= Dolph Map Company =

U.S. publisher
The Dolph Map Company is a U.S. publisher of city and state road maps, based in Fort Lauderdale, Florida.

Dolph Map Company was founded in 1926 by Frank Dolph Sr., a one-time employee of the New York-based Hagstrom Map Company. Dolph has specialized in highly detailed commercial and custom maps of cities in the southeastern United States, especially within the state of Florida. The company also publishes wall maps, waterway maps, digitally disseminated maps, maps on CD, print street atlases, and has published for phone directories and law enforcement agencies.

During the period between 1950 and 2000, Dolph published maps for cities in more than 20 states, though their primary focus has been the Southeastern US, and many of the 1950s and 1960s maps of cities in the Midwest and other parts of the U.S. have gone out of print.

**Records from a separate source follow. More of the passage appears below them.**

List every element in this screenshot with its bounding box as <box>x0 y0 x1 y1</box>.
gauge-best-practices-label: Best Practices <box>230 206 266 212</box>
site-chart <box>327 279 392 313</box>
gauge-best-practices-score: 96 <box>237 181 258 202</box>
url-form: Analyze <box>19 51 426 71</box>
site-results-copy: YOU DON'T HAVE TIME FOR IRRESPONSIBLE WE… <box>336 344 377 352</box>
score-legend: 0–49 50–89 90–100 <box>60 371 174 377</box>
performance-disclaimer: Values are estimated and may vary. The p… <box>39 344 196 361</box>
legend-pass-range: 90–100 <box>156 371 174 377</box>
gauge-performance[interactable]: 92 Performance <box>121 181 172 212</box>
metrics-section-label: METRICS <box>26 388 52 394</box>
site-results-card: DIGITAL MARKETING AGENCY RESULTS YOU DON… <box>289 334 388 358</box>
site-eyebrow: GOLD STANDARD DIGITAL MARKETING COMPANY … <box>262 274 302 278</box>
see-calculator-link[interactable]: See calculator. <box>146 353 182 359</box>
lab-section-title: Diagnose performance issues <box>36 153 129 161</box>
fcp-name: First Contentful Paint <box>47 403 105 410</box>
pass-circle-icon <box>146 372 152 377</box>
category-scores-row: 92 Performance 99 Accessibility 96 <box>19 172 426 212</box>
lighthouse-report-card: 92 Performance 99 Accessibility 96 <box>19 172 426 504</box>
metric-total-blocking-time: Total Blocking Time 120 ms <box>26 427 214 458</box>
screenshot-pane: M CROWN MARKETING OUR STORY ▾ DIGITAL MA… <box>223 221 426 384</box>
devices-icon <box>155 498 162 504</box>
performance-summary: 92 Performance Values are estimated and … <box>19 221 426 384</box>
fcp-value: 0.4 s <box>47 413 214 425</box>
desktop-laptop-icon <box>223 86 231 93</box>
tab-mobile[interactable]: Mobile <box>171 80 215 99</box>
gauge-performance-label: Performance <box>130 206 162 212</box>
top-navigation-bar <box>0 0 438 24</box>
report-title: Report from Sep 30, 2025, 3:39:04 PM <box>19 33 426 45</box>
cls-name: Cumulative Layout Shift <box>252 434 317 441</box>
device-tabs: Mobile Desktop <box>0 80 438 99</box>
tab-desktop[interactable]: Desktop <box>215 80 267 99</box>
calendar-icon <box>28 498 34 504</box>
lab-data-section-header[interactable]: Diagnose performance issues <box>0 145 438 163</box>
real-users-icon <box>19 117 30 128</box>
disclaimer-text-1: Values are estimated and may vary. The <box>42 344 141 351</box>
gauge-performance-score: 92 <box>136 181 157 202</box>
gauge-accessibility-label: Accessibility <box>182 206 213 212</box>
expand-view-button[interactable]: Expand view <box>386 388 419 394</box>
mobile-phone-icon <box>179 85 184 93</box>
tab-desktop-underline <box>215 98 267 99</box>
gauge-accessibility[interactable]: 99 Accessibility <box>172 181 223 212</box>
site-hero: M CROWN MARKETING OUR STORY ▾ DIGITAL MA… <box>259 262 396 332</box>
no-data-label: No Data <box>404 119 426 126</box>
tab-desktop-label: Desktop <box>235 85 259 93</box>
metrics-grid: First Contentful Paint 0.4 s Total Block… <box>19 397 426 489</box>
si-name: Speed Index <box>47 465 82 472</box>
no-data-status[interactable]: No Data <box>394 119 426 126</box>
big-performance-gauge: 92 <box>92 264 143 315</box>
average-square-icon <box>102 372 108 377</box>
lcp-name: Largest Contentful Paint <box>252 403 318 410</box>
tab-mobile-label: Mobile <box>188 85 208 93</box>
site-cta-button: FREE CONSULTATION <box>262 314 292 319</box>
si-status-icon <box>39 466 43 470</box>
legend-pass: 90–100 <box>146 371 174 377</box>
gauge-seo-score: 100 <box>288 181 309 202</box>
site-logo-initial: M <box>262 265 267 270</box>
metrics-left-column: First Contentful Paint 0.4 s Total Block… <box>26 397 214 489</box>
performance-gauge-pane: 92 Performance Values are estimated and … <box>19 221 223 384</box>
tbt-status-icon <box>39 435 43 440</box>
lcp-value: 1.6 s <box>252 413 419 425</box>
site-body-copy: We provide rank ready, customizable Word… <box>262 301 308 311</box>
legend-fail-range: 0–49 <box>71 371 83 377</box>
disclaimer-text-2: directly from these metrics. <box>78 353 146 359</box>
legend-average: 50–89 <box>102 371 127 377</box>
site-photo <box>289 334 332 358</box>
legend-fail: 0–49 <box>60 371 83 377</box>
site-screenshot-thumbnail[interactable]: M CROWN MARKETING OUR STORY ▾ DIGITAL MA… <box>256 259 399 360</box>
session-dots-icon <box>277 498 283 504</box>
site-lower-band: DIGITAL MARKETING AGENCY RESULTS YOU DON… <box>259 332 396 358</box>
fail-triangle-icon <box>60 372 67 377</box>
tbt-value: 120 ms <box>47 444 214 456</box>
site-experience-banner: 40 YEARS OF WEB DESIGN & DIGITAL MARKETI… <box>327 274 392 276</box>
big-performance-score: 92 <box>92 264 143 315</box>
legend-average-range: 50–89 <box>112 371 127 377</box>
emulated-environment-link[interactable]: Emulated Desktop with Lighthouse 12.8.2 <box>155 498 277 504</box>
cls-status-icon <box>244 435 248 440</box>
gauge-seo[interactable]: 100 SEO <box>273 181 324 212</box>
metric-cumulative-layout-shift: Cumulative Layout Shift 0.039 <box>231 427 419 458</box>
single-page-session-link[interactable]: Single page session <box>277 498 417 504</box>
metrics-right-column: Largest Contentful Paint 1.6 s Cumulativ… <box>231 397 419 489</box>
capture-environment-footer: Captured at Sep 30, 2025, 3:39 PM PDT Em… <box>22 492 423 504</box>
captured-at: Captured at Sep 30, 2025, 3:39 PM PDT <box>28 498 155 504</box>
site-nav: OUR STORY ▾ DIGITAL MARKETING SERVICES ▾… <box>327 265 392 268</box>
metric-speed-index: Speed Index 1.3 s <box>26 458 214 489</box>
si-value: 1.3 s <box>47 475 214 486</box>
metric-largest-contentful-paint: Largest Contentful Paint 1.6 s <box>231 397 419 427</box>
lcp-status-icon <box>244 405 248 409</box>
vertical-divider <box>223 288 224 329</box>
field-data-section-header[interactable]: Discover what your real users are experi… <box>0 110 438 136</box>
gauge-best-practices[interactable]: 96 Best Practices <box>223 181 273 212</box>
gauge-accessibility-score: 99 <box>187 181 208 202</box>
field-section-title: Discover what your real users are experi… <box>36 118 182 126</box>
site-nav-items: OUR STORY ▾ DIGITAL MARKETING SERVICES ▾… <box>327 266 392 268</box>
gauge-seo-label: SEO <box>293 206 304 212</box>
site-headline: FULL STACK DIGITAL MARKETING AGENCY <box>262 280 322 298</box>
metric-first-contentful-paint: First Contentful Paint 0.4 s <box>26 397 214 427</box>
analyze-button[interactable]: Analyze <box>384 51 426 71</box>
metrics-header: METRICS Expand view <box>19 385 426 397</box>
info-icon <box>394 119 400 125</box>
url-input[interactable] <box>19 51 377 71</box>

As of 2010, maps of cities in Georgia, South Carolina, Virginia and Texas are also listed in their catalog, and custom-produced maps of cities elsewhere in the southern U.S. are commonly available through banks, real estate agencies and business organizations. The family business was run by Frank Dolph Sr., his son Frank Dolph Jr., and Frank Jr.'s son Ryan Dolph. In 2002, it was rebranded GIS Dolph Map.